Aquel fenómeno emergió como redención de la libertad y el riesgo, emblemas del nuevo mundo libre que iba a devolver a la vida a la Europa arrasada. “Aunque los artistas habrían deseado mantenerse políticamente neutrales, no estaba en su poder evitar tales usos de su arte”, explica el historiador Jeremy Lewison.
La expansión china contemporánea sigue la lección norteamericana y Chou se ha convertido en el embajador cultural del país en el mundo. Su Plan Marshall Cultural se centra en lavar la imagen de un Gobierno que se resiste a fomentar las libertades individuales, como la de la libre expresión.

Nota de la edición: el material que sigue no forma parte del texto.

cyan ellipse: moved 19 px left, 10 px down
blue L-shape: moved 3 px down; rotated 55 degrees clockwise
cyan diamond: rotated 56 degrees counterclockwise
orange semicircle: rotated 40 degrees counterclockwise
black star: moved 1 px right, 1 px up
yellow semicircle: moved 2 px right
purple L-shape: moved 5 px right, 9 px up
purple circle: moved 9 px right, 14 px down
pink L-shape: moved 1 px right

De hecho, el multimillonario textil se ha hecho habitual a la gala benéfica del Metropolitan (MET) después de haber pagado una gran exposición en mayo de 2015 en el museo neoyorquino: China: Through the Looking Glass, cuyo objetivo fue explorar cómo el arte y el cine chinos han influido en el diseño de moda en Occidente durante siglos. La dirección creativa del proyecto la firmó el cineasta Wong Kar-wai.
Ha pasado por el Festival de Cine de Sundance, el Festival de Cine de Tribeca y hace unas semanas fue protagonista en el Instituto de China de Nueva York, en la Blue Cloud Gala, un evento para “líderes culturales y de los negocios” para avanzar en la comprensión y desarrollo comercial entre China y EEUU. Allí dio un premio a Ronald Perelman, uno de los hombres más ricos de EEUU y gran mecenas de la salud y la cultura. En su mesa estaba también sentado el pintor chino.

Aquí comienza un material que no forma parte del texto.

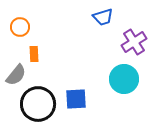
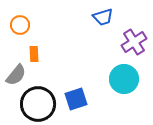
orange circle: moved 2 px up
blue square: rotated 15 degrees counterclockwise
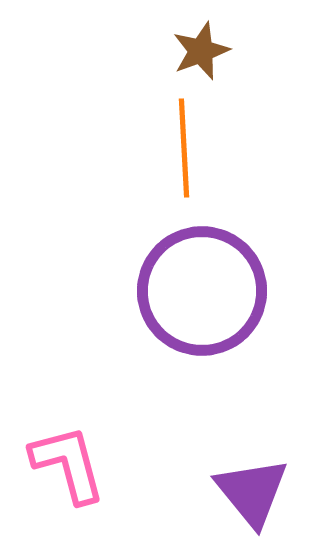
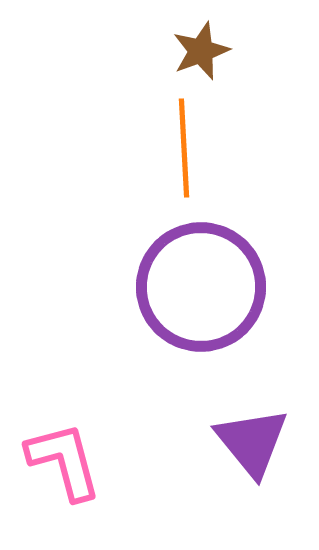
purple circle: moved 1 px left, 4 px up
pink L-shape: moved 4 px left, 3 px up
purple triangle: moved 50 px up
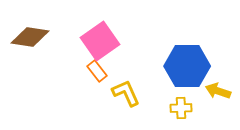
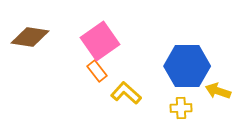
yellow L-shape: rotated 24 degrees counterclockwise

Abajo la libertad de expresión
Ni Chou es el nuevo Rockefeller, ni Guo-Qiang es Pollock. Wong Kar-wai tampoco. Aunque sí tratan de colocar al pintor de la pólvora como adalid del nuevo arte, que bebe de las tradiciones (la pólvora) sin renunciar a nuevas fórmulas de expresión (lienzo chamuscado). Silas Chou mueve por todo el mundo a Guo-Qiang, con la intención de exhibir sus juegos de artificio, para que representen la imagen de un país tolerante, abierto, libre y lleno de luz y de color. Son figuras artísticas que quedan neutralizadas con la mera presencia de Ai WeiWei.

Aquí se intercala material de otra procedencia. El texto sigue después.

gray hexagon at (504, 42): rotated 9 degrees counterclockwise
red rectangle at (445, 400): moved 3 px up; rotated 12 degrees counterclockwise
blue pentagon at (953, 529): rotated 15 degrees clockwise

Y aunque ha logrado colar a Guo-Qiang -increíblemente- en el Prado, además de otros museos europeos y norteamericanos, Chou, el experto en salvar y hacer crecer marcas de moda en ruinas, lo tiene muy crudo para desviar la atención del autoritaristmo de su propio país, tan intolerante con la libertad de los artistas, libreros, abogados, activistas y periodistas. Según Amnistía Internacional, el pasado marzo la policía detuvo a 20 personas por publicar una carta abierta en la que se criticaba al presidente Xi Jinping y se pedía su dimisión, por crear un “culto a su personalidad”. La cultura no blanquea tanto.